This weekend’s gospel reading leaves us with another cliffhanger. Jesus tells the crowds: “I am the living bread that came down from heaven; whoever eats this bread will live forever; and the bread that I will give is my flesh for the life of the world” (John 6: 51). If you were in the crowd that day, how might you have responded? We will read their response next weekend: “How can this man give us his flesh to eat?” (John 6:52). It’s a very logical question, especially because they had not yet witnessed the Last Supper or the crucifixion.
It is those two events that answer the question, “How?” He gave his flesh for us on the cross, and he anticipated this gift at the Last Supper when he gave his Body as food and his Blood as drink. From hindsight we can understand this, to some extent. Nevertheless, the Eucharist is hard to believe if we try to understand it scientifically. But we believe other things which cannot be explained scientifically, like love, beauty, and goodness. Such things can be best understood, not by answering the question “How?” but rather “Why?” Why did Jesus give himself as “the living bread that came down from heaven?”

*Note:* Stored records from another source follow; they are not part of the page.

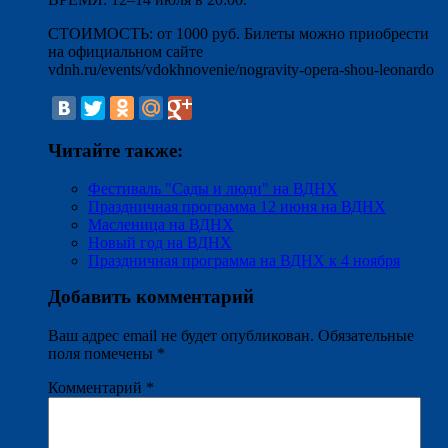
СТОИМОСТЬ: от 1000 руб. Билеты можно приобрести
на официальном сайте
vdnh.ru/events/vdokhnovenie/nogravity-opera-shou-leonardo
Читайте также:
Фестиваль "Сады и люди" на ВДНХ
Праздничная программа 12 июня на ВДНХ
Масленица на ВДНХ
Новый год на ВДНХ
Праздничная программа на ВДНХ к 4 ноября
Добавить комментарий
Ваш адрес email не будет опубликован.
Обязательные
поля помечены
*
Комментарий
*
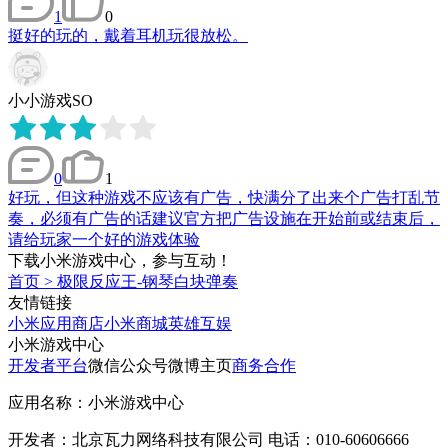
1
0
挺好的玩的，戴着耳机玩很放松。
小小游戏SO
0
1
好玩，但这种游戏不应该有广告，快满分了出来个广告打乱节
奏，必须有广告的话建议官方把广告设施在开始前或结束后，
请给玩家一个好的游戏体验
下载小米游戏中心，参与互动！
首页
>
极限反应王-钢琴白块弹奏
友情链接
小米应用商店
小米商城
英雄互娱
小米游戏中心
开发者平台
微信公众号
微博主页
商务合作
应用名称：小米游戏中心
开发者：北京瓦力网络科技有限公司 电话：010-60606666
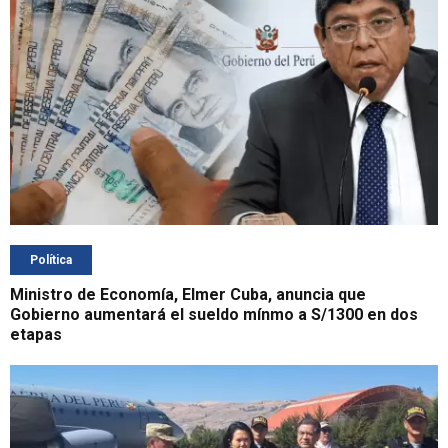
Política
Ministro de Economía, Elmer Cuba, anuncia que
Gobierno aumentará el sueldo mínmo a S/1300 en dos
etapas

Jesus answers this question briefly in the very same verse: So that “whoever eats this bread will live forever” (John 6:51). Why does he want us to live forever? Because he made us to enjoy an eternal relationship with him; because he loves us. Why does he love us? Because Jesus reveals the good Father [“Whoever sees me has seen the Father” (John 14:9)] and a good Father loves his children.
Shall we continue asking the question “Why” like annoying children? Why does he express his love for us by giving us his flesh to eat? Because he wants to unite himself to us, to dwell within us; the Lover desires communion with the beloved. Why did he do all this through Jesus? Because God made us in his image and likeness, but we were tarnished by our sins. Jesus washes away our sins and restores us to holiness. When we receive his divine presence—willingly and conscientiously asking him to be the Lord of our lives—we are transformed into his Body.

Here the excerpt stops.